> [WHAT YOU HAVE TO DO] Exactly as written, give again the line with "FUNCTIONEEL" and all subsequent lines through the end of the records.

□ □ □

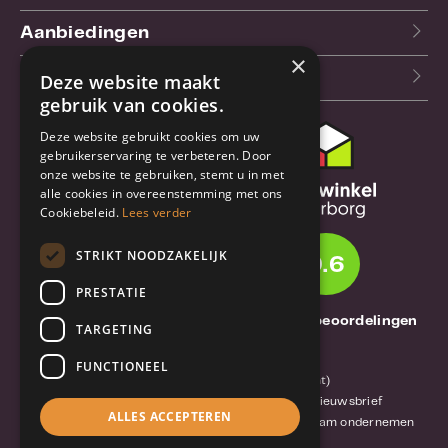
Aanbiedingen
×
Blog
Deze website maakt
gebruik van cookies.
Deze website gebruikt cookies om uw
Klantenservice
gebruikerservaring te verbeteren. Door
onze website te gebruiken, stemt u in met
Bestel- en
alle cookies in overeenstemming met ons
verzendinformatie
Cookiebeleid.
Lees verder
Garantie en reparatie
STRIKT NOODZAKELIJK
9.6
Annuleren of retourneren
PRESTATIE
Over TrueBase
1261 Thuisbeoordelingen
TARGETING
Over TrueBase
FUNCTIONEEL
Privacy en voorwaarden (consument)
Algemene voorwaarden (zakelijk)
Blog en nieuwsbrief
ALLES ACCEPTEREN
Reviews van klanten
Mobile-Harddisk.nl
Duurzaam ondernemen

□ □ □

> [RESPONSE]
FUNCTIONEEL
Privacy en voorwaarden (consument)
Algemene voorwaarden (zakelijk)
Blog en nieuwsbrief
ALLES ACCEPTEREN
Reviews van klanten
Mobile-Harddisk.nl
Duurzaam ondernemen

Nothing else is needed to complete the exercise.